> **Required action**: Without including any pictures, give back all of the data exactly.

> **Page-level text extractions**:
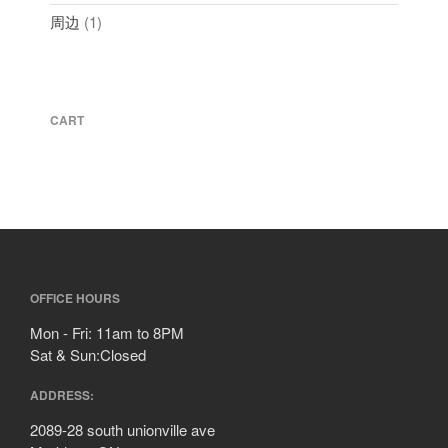
周边
1
CART
OFFICE HOURS
Mon - Fri: 11am to 8PM
Sat & Sun:Closed
ADDRESS:
2089-28 south unionville ave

> **Written answer**:
周边
1
CART
OFFICE HOURS
Mon - Fri: 11am to 8PM
Sat & Sun:Closed
ADDRESS:
2089-28 south unionville ave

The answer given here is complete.